Page-level text extractions:
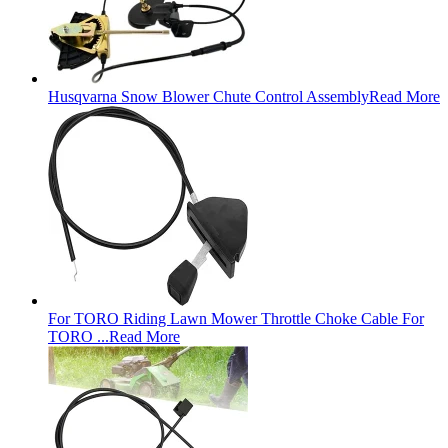
Husqvarna Snow Blower Chute Control Assembly
Read More
For TORO Riding Lawn Mower Throttle Choke Cable For
TORO ...
Read More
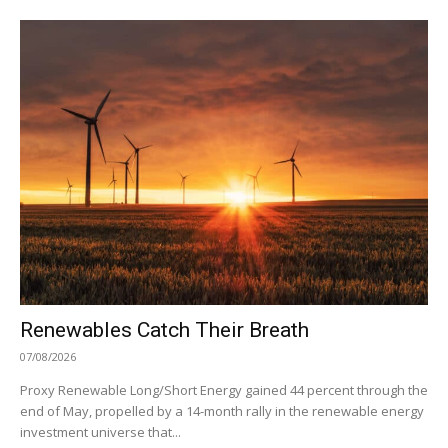
Renewables Catch Their Breath
07/08/2026
Proxy Renewable Long/Short Energy gained 44 percent through the
end of May, propelled by a 14-month rally in the renewable energy
investment universe that...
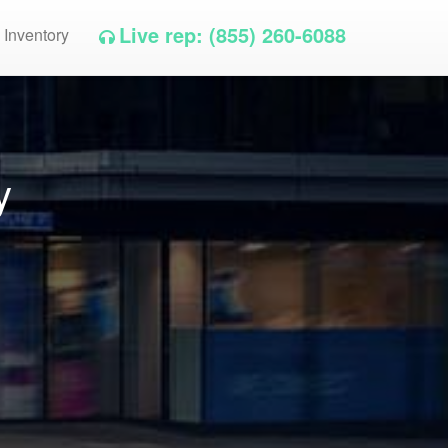
Live rep: (855) 260-6088
 Inventory
y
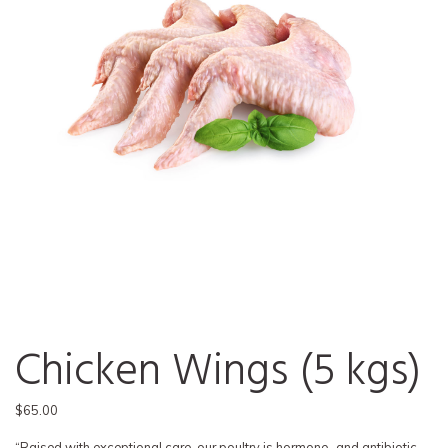
Chicken Wings (5 kgs)
$
65.00
“Raised with exceptional care, our poultry is hormone- and antibiotic-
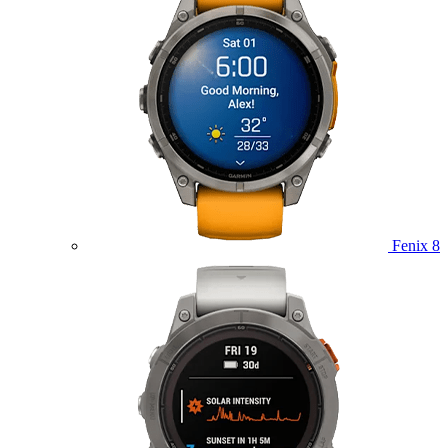
Fenix 8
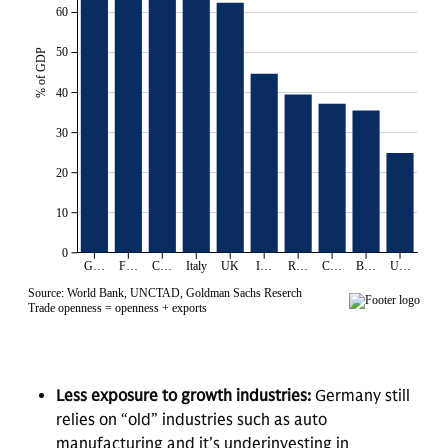
Less exposure to growth industries:
Germany still
relies on “old” industries such as auto
manufacturing and it’s underinvesting in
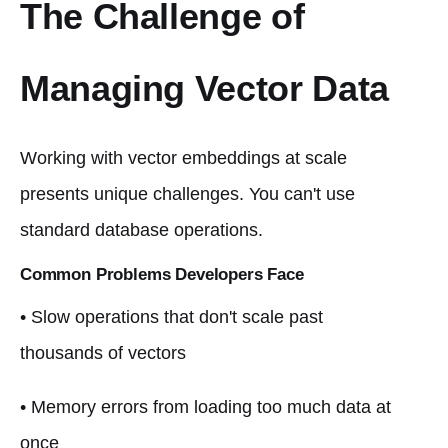
The Challenge of
Managing Vector Data
Working with vector embeddings at scale
presents unique challenges. You can't use
standard database operations.
Common Problems Developers Face
• Slow operations that don't scale past
thousands of vectors
• Memory errors from loading too much data at
once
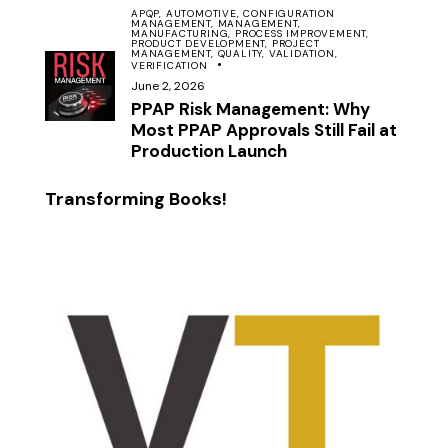
APQP,
AUTOMOTIVE,
CONFIGURATION
MANAGEMENT,
MANAGEMENT,
MANUFACTURING,
PROCESS IMPROVEMENT,
PRODUCT DEVELOPMENT,
PROJECT
MANAGEMENT,
QUALITY,
VALIDATION,
VERIFICATION
June 2, 2026
PPAP Risk Management: Why
Most PPAP Approvals Still Fail at
Production Launch
Transforming Books!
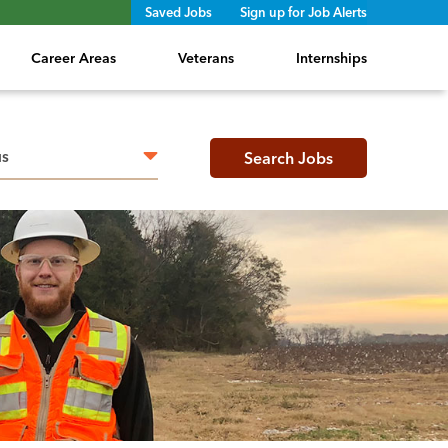
Saved Jobs
Sign up for Job Alerts
Career Areas
Veterans
Internships
h radius
Search Jobs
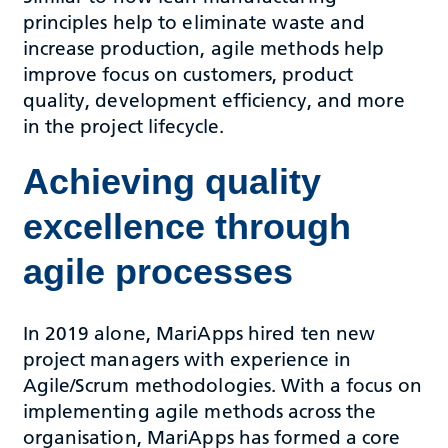
principles help to eliminate waste and
increase production, agile methods help
improve focus on customers, product
quality, development efficiency, and more
in the project lifecycle.
Achieving quality
excellence through
agile processes
In 2019 alone, MariApps hired ten new
project managers with experience in
Agile/Scrum methodologies. With a focus on
implementing agile methods across the
organisation, MariApps has formed a core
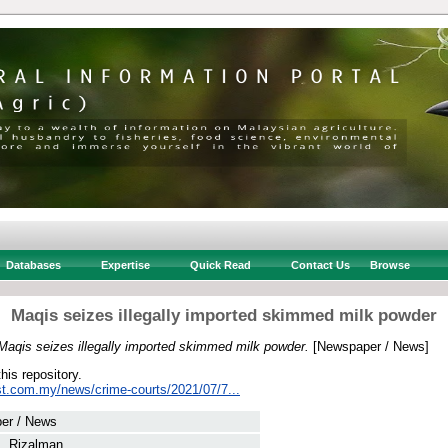
Databases
Expertise
Quick Read
Contact Us
Browse
Maqis seizes illegally imported skimmed milk powder
Maqis seizes illegally imported skimmed milk powder.
[Newspaper / News]
this repository.
st.com.my/news/crime-courts/2021/07/7...
er / News
 Rizalman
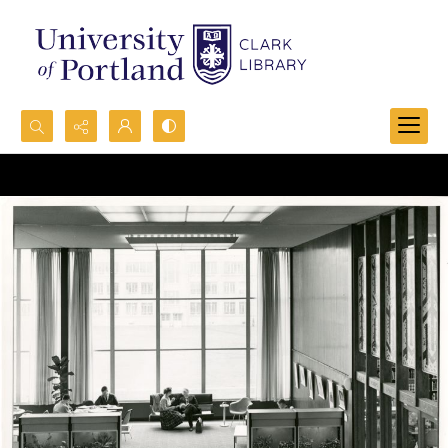
Search...
Advanced search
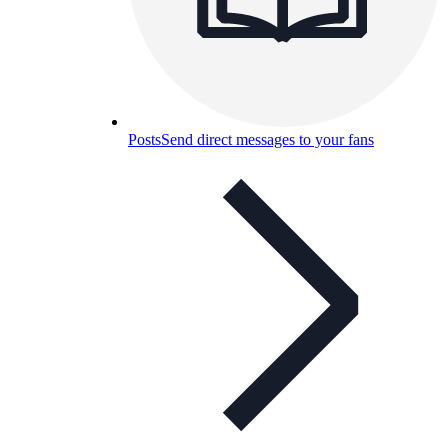
Posts
Send direct messages to your fans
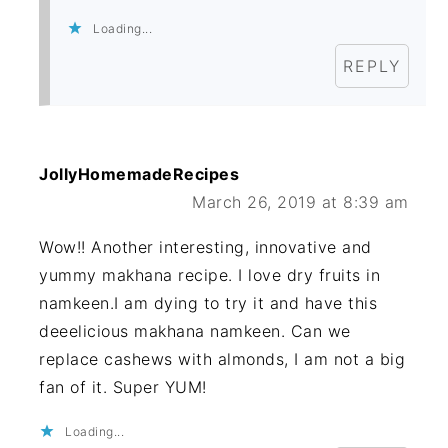
Loading...
REPLY
JollyHomemadeRecipes
March 26, 2019 at 8:39 am
Wow!! Another interesting, innovative and
yummy makhana recipe. I love dry fruits in
namkeen.I am dying to try it and have this
deeelicious makhana namkeen. Can we
replace cashews with almonds, I am not a big
fan of it. Super YUM!
Loading...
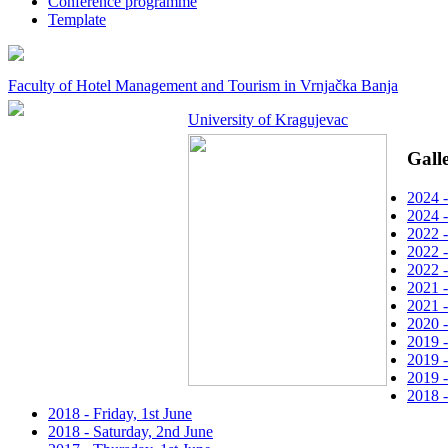
Conference programme
Template
Faculty of Hotel Management and Tourism in Vrnjačka Banja
University of Kragujevac
Gall
2024 -
2024 -
2022 -
2022 -
2022 -
2021 -
2021 -
2020 -
2019 
2019 -
2019 -
2018 
2018 - Friday, 1st June
2018 - Saturday, 2nd June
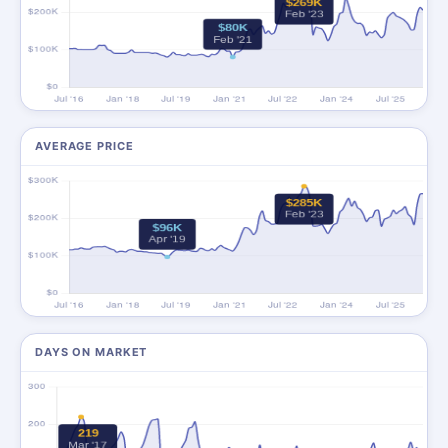
AVERAGE PRICE
DAYS ON MARKET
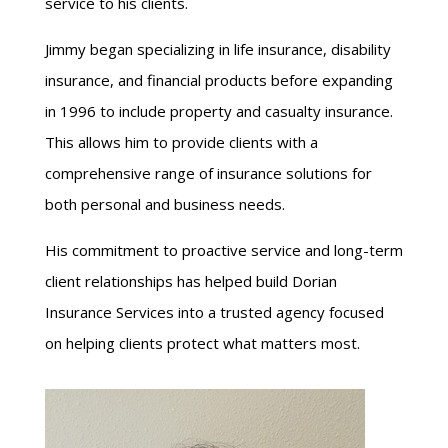
service to his clients.
Jimmy began specializing in life insurance, disability
insurance, and financial products before expanding
in 1996 to include property and casualty insurance.
This allows him to provide clients with a
comprehensive range of insurance solutions for
both personal and business needs.
His commitment to proactive service and long-term
client relationships has helped build Dorian
Insurance Services into a trusted agency focused
on helping clients protect what matters most.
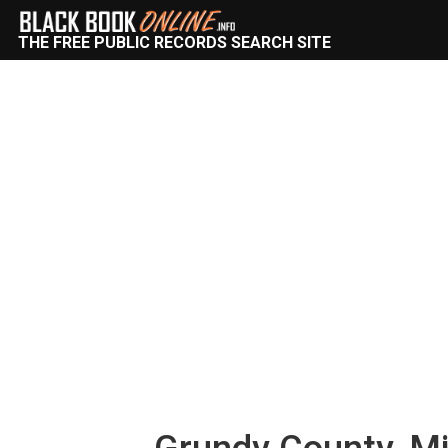
THE FREE PUBLIC RECORDS SEARCH SITE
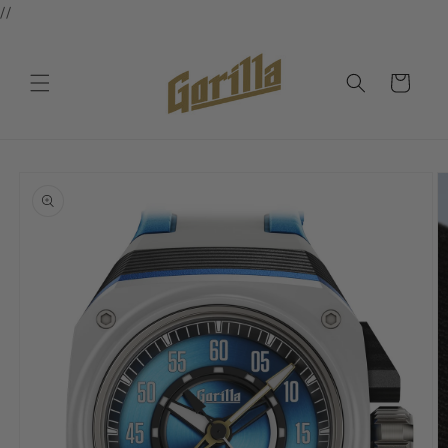
//
Skip to
content
Cart
Skip to
product
information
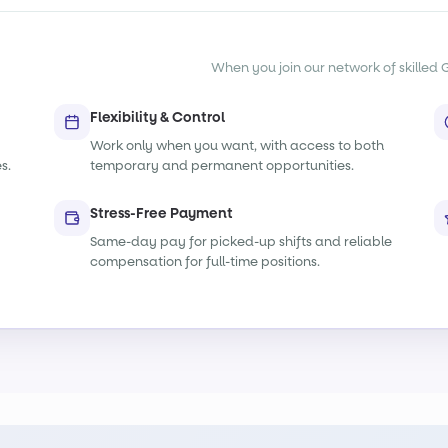
When you join our network of skilled G
Flexibility & Control
Work only when you want, with access to both
s.
temporary and permanent opportunities.
Stress-Free Payment
Same-day pay for picked-up shifts and reliable
compensation for full-time positions.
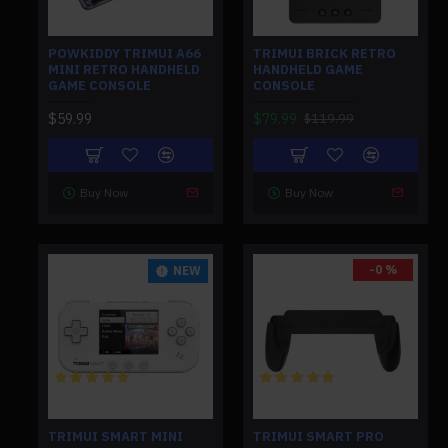
POWKIDDY TRIMUI A66
TRIMUI BRICK RETRO
MINI RETRO HANDHELD
HANDHELD GAME
GAME CONSOLE
CONSOLE
$59.99
$79.99
$119.99
Buy Now
Buy Now
-0 %
NEW
TRIMUI SMART MINI
TRIMUI SMART PRO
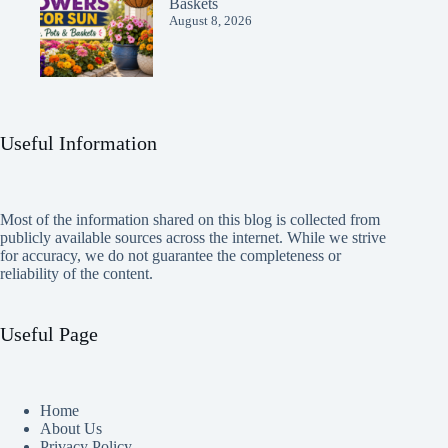
Baskets
August 8, 2026
Useful Information
Most of the information shared on this blog is collected from
publicly available sources across the internet. While we strive
for accuracy, we do not guarantee the completeness or
reliability of the content.
Useful Page
Home
About Us
Privacy Policy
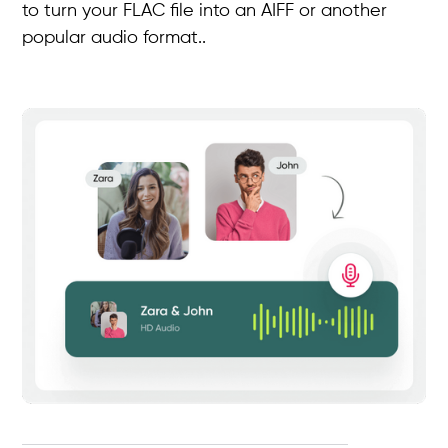
to turn your FLAC file into an AIFF or another
popular audio format..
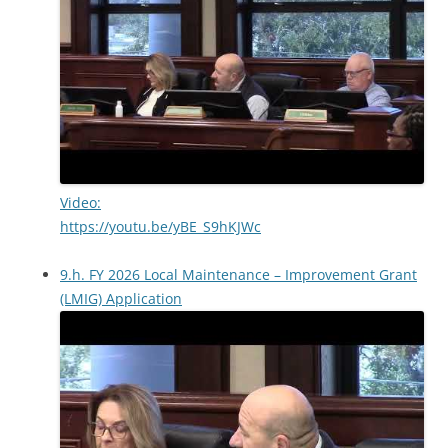
Video:
https://youtu.be/yBE_S9hKJWc
9.h. FY 2026 Local Maintenance – Improvement Grant
(LMIG) Application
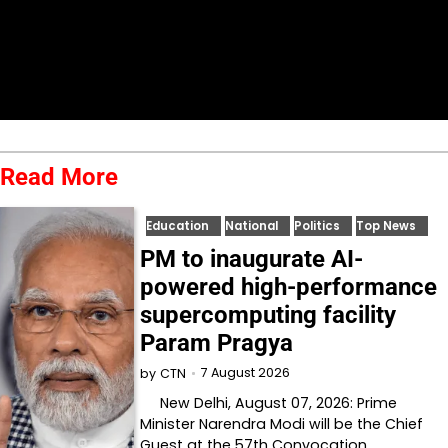
Read More
Education
National
Politics
Top News
PM to inaugurate AI-
powered high-performance
supercomputing facility
Param Pragya
7 August 2026
by
CTN
New Delhi, August 07, 2026: Prime
Minister Narendra Modi will be the Chief
Guest at the 57th Convocation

• Brief: Each line of the records that holds the word "August" should be copied out.

• The completed task:
August 8, 2026
7 August 2026
New Delhi, August 07, 2026: Prime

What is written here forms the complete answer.